Filed by Verizon Communications Inc.
Pursuant to Rule 425 under the Securities Act of 1933
and deemed filed pursuant to Rule 14a-12
under the Securities Exchange Act of 1934
Subject Company: MCI, Inc.
Commission File No.: 001-10415
Qwest Piece Ignores the Facts
In his column in Mondays Wall Street Journal, Qwests CEO starts with a bad definition of todays enterprise market for communications and ends with a misplaced moan that combining Verizon and MCI creates dangerous concentration and eliminates competition. It does not.
Data on the enterprise Long-Distance Voice and Data market from market analysis firm Sanford Bernstein (see chart) indicate AT&T has a 48% share; MCI has 31%; Qwest has 3%, and SBC, Verizon and Bell South combined have just 3%. Clearly, a combined Verizon and MCI would have less than 33%, resulting in no significant additional concentration. |
But the enterprise market needs to be measured by who is in the market selling services to large business customers, not by old regulatory pigeonholes. A Lehman Brothers analysis, using a definition that actually captures the current marketplace by reflecting competitors like Cisco, IBM, EDS and others, shows AT&T with 27.5%, MCI with 14.8%, Qwest with 4.4%, and Verizon lumped in with the highly fragmented rest. In the real world, an MCI/Verizon combination scarcely moves the market share needle.

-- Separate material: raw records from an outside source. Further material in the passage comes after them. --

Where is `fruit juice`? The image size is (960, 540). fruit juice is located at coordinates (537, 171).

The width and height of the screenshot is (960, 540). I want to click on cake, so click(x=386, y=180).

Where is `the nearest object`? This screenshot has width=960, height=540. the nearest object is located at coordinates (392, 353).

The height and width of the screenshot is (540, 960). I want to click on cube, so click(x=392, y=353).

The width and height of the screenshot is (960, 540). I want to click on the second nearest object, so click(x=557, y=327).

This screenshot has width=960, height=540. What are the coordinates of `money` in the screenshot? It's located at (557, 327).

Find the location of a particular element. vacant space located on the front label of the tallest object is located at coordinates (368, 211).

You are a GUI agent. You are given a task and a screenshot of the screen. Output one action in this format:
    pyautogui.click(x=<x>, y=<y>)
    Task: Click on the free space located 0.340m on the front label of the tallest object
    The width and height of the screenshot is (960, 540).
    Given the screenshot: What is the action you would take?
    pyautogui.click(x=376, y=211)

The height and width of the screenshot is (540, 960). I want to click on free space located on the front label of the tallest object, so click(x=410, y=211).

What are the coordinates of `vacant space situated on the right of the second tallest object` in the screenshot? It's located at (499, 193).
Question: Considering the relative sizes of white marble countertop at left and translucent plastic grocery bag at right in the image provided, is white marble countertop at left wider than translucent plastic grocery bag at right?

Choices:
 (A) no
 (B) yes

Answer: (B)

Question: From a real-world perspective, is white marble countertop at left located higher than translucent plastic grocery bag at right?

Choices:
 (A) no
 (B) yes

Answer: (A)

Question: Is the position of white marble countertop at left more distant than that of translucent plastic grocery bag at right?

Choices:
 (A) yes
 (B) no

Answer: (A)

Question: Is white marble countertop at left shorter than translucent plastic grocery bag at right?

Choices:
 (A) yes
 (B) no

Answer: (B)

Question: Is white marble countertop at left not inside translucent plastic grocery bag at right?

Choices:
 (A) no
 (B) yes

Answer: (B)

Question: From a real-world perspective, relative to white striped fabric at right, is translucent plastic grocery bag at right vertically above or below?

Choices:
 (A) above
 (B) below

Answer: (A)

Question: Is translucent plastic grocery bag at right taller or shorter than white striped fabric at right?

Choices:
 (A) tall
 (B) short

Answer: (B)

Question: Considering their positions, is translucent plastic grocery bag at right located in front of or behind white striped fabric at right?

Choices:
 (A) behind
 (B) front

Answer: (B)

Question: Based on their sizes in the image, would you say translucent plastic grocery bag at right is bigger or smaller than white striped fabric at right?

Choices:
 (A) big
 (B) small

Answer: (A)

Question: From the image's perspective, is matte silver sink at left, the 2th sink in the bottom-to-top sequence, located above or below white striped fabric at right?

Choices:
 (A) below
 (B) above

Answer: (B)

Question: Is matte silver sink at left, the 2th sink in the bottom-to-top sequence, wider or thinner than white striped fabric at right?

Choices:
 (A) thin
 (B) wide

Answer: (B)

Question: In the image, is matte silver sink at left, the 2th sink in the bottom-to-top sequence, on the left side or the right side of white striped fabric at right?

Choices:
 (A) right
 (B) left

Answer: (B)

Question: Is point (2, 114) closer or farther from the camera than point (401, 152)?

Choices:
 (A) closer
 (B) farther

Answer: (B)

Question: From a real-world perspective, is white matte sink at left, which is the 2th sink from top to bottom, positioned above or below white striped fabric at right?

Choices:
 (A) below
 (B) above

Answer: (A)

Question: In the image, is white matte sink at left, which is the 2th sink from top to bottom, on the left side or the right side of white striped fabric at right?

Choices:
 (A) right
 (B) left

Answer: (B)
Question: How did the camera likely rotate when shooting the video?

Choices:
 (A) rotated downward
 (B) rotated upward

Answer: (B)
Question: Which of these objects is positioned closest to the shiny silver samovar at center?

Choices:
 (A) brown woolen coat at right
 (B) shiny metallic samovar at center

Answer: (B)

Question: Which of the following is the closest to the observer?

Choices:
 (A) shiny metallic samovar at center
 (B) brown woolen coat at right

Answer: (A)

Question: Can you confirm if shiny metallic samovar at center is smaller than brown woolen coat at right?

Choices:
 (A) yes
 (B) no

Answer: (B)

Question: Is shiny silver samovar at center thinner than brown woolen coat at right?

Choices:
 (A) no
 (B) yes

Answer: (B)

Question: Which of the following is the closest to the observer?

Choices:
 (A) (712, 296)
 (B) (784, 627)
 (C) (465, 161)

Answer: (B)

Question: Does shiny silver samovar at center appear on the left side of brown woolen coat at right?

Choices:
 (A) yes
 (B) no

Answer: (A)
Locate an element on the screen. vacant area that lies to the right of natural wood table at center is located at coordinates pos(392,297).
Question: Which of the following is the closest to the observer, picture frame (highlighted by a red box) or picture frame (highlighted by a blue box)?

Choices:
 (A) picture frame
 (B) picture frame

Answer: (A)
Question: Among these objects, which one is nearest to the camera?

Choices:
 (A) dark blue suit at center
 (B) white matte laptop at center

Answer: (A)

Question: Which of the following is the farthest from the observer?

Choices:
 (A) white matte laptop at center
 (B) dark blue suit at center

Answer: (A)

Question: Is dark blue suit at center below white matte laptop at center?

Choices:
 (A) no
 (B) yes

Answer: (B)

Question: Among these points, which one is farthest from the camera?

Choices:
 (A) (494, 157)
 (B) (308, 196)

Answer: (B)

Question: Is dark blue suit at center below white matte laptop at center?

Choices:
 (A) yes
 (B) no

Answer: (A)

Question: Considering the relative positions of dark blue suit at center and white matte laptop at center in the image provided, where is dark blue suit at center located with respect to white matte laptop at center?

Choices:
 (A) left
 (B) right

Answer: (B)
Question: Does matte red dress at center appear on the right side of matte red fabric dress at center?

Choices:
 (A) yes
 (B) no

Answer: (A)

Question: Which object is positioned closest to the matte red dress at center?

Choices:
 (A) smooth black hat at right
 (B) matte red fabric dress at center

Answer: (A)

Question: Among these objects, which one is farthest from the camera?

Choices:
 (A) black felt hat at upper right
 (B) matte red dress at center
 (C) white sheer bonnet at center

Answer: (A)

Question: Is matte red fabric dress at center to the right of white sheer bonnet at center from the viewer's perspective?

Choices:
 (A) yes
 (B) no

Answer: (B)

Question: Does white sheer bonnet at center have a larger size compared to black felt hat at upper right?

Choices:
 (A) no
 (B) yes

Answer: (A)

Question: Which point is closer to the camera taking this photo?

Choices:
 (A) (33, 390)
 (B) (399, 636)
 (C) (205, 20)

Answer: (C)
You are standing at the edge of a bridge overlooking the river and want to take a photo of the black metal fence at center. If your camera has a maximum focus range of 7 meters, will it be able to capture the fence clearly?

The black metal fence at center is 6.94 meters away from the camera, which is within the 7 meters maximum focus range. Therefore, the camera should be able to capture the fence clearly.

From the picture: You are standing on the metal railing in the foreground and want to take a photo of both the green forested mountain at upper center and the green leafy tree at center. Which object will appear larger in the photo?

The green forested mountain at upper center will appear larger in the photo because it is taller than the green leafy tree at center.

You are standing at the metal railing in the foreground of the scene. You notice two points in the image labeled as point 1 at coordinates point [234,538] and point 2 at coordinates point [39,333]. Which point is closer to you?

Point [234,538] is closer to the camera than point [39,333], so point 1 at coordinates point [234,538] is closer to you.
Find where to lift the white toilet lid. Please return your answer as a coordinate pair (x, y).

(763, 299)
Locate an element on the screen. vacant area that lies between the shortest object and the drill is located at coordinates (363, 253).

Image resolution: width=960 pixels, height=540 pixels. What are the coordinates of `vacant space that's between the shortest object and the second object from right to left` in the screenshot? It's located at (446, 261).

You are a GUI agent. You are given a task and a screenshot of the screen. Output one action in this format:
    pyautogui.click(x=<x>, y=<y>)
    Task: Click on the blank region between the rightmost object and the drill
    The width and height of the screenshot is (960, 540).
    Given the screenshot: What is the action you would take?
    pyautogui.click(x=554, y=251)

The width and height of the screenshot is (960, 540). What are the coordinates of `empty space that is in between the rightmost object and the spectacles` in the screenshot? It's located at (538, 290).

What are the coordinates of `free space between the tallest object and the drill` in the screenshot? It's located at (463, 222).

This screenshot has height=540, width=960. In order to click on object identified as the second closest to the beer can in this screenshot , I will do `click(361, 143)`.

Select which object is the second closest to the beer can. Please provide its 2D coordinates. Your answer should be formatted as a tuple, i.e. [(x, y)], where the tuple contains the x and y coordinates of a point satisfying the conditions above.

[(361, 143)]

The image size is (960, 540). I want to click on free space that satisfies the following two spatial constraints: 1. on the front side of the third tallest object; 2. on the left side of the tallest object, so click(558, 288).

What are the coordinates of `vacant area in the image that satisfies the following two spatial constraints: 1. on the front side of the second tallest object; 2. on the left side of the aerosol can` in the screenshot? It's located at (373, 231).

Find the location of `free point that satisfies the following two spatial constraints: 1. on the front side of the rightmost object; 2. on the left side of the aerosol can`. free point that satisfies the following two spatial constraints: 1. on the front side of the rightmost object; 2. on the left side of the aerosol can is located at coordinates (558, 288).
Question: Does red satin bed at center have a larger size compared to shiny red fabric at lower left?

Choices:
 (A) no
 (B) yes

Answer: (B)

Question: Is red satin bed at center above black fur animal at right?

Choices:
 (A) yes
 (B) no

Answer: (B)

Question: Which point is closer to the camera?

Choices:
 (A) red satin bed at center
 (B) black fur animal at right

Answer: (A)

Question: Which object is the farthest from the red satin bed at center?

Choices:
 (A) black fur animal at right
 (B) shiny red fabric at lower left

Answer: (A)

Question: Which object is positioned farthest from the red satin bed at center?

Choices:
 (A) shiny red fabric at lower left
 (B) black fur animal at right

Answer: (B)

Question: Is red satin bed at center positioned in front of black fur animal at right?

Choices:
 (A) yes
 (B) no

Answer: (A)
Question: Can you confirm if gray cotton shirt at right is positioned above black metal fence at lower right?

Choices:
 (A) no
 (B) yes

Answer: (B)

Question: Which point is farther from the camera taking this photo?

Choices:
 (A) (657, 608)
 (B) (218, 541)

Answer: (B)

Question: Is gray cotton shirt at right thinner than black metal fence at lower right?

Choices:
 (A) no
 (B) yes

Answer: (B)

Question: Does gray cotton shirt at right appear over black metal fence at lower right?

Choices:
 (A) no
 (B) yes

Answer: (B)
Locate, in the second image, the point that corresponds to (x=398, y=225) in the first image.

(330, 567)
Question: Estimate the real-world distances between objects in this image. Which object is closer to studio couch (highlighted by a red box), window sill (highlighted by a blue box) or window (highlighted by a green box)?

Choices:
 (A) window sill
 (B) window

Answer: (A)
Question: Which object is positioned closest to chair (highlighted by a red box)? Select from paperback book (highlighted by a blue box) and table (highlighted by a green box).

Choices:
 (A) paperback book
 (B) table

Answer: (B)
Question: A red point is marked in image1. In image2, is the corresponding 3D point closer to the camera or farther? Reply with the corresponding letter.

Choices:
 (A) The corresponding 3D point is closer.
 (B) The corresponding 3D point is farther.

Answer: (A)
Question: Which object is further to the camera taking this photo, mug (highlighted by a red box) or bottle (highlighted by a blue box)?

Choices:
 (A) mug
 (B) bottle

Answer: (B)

Using either measure, combining MCI with Qwest results in greater market share than Verizon with MCI.
Of greater concern are the consequences for critical backbone assets if Qwest acquires MCI. Qwest has its own backbone network that today competes with MCI and AT&T.
In a presentation to Wall Street this week, Qwest stated that it will achieve cost synergies by rationalizing duplicative network assets.
A Bernstein analysis on February 24, 2005 describes the rationalization this way: We assume Qwest could effectively integrate MCI by migrating much of MCIs traffic onto the Qwest backbone and retiring the idled MCI network assets.
Simplified, it appears that Qwest would acquire MCIs backbone, move that traffic to its own network, and then shutdown the competing MCI backbone.
Verizon has no comparable backbone and will instead continue to invest in the MCI backbone and maintain its strong presence.
A Qwest MCI deal could eliminate directly competitive MCI backbone assets. If there is any dangerous concentration here, it is that.
Verizon Communications Inc. (Verizon) intends to file a registration statement, including a proxy statement of MCI, Inc. (MCI), and other materials with the Securities and Exchange Commission (SEC) in connection with the proposed transaction. We urge investors to read these documents when they become available because they will contain important information. Investors will be able to obtain free copies of the registration statement and proxy statement, as well as other filed documents containing information about Verizon and MCI, at www.sec.gov, the SECs website. Investors may also obtain free copies of these documents at www.verizon.com/investor, or by request to Verizon Communications Inc., Investor Relations, 1095 Avenue of the Americas, 36th Floor, New York, NY 10036. Free copies of MCIs filings are available at www.mci.com/about/investor_relations, or by request to MCI, Inc., Investor Relations, 22001 Loudoun County Parkway, Ashburn, VA 20147.
Verizon, MCI, and their respective directors, executive officers, and other employees may be deemed to be participants in the solicitation of proxies from MCI shareholders with respect to the proposed transaction. Information about Verizons directors and executive officers is available in Verizons proxy statement for its 2004 annual meeting of shareholders, dated March 15, 2004. Information about MCIs directors and executive officers is available in MCIs annual report on Form 10-K for the year ended December 31, 2003. Additional information about the interests of potential participants will be included in the registration statement and proxy statement and other materials filed with the SEC.
NOTE: This document contains statements about expected future events and financial results that are forward-looking and subject to risks and uncertainties. For those statements, we claim the protection of the safe harbor for forward-looking statements contained in the Private Securities Litigation Reform Act of 1995. The following important factors could affect future results and could cause those results to differ materially from those expressed in the forward-looking statements: a significant change in the timing of, or the imposition of any government conditions to, the closing of the transaction; actual and contingent liabilities; and the extent and timing of our ability to obtain revenue enhancements and cost savings following the transaction. Additional factors that may affect the future results of Verizon and MCI are set forth in their respective filings with the Securities and Exchange Commission, which are available at www.verizon.com/investor and www.mci.com/about/investor_relations/sec/.